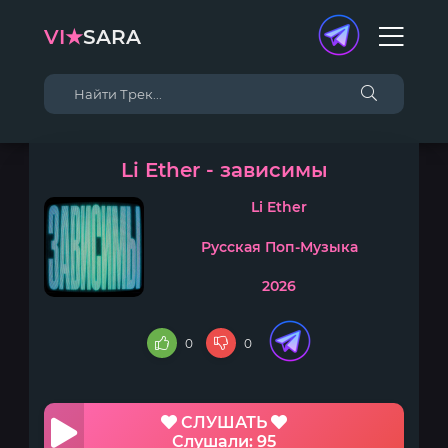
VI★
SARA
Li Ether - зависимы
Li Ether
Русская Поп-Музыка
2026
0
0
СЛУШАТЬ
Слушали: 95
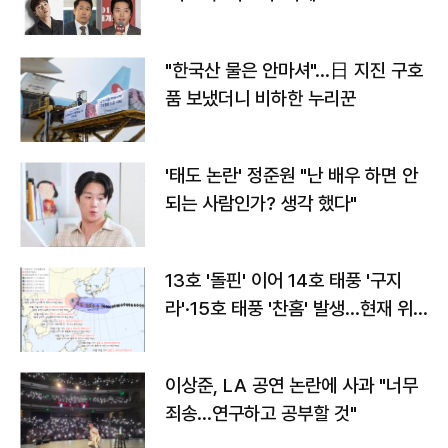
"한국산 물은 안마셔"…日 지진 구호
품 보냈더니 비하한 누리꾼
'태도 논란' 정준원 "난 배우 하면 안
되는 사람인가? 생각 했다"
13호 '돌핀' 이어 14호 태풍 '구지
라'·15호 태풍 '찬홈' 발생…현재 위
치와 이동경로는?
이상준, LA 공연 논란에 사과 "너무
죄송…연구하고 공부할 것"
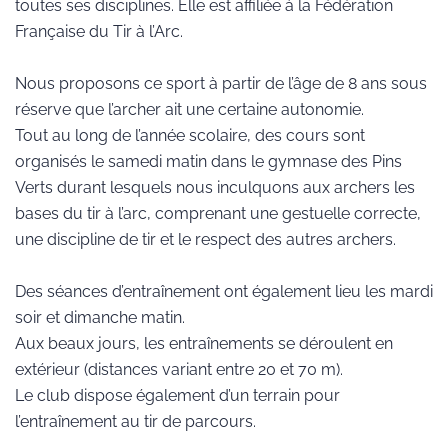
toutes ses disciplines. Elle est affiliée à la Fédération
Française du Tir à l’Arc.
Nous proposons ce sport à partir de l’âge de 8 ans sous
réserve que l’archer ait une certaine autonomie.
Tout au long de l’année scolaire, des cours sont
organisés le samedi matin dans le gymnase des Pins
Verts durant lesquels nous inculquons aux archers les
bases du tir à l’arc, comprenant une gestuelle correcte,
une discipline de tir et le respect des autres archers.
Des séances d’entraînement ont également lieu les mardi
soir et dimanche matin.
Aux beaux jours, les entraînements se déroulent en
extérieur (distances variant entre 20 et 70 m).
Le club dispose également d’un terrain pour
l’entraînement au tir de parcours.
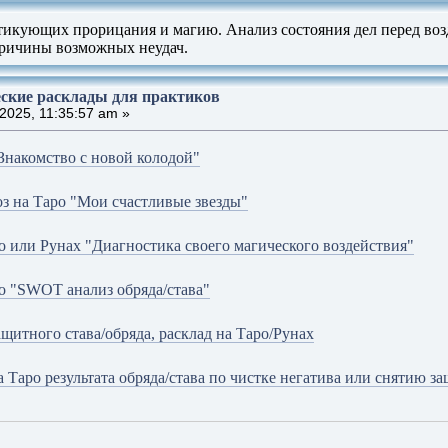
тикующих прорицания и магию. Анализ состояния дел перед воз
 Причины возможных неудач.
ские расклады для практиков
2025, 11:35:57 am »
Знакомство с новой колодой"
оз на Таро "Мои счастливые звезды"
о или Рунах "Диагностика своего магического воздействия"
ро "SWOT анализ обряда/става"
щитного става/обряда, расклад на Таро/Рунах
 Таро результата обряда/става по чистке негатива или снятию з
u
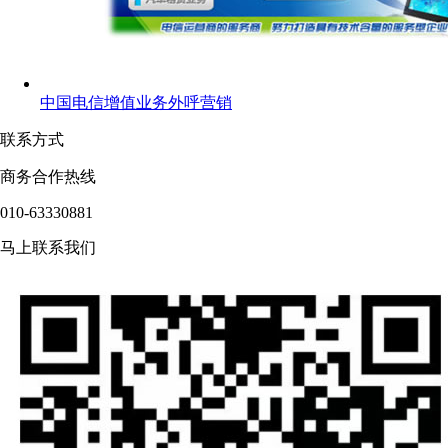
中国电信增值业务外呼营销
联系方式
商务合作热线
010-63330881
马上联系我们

==============================

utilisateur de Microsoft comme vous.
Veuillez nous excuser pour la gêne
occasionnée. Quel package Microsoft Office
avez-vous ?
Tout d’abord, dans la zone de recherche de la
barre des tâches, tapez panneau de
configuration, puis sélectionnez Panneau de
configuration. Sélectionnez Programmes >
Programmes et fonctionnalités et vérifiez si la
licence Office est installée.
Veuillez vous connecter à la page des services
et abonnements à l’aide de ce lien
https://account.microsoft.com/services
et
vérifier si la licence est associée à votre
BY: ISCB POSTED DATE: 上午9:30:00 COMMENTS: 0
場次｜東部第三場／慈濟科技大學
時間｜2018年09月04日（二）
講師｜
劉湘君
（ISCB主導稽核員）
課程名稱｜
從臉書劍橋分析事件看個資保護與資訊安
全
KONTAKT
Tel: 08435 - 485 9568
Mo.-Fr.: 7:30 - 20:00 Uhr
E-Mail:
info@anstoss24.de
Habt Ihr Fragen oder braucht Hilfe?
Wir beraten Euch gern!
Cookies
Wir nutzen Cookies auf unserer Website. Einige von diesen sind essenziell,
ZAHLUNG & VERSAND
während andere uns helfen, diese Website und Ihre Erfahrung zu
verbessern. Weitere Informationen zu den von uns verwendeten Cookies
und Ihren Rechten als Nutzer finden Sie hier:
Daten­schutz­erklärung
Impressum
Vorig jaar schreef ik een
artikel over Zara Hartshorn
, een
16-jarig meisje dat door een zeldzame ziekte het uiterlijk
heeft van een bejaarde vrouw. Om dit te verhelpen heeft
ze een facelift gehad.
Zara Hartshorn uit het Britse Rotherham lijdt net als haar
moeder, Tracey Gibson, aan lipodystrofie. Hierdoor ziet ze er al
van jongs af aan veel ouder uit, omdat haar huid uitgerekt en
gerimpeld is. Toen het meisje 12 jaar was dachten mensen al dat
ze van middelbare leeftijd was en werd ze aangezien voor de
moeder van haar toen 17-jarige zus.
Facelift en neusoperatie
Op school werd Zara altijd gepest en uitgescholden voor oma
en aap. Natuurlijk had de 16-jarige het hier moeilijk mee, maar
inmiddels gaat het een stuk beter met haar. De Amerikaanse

==============================

Instructions to follow: Using the records above, copy each line that contains "meisje".

Response to the exercise:
16-jarig meisje dat door een zeldzame ziekte het uiterlijk
gerimpeld is. Toen het meisje 12 jaar was dachten mensen al dat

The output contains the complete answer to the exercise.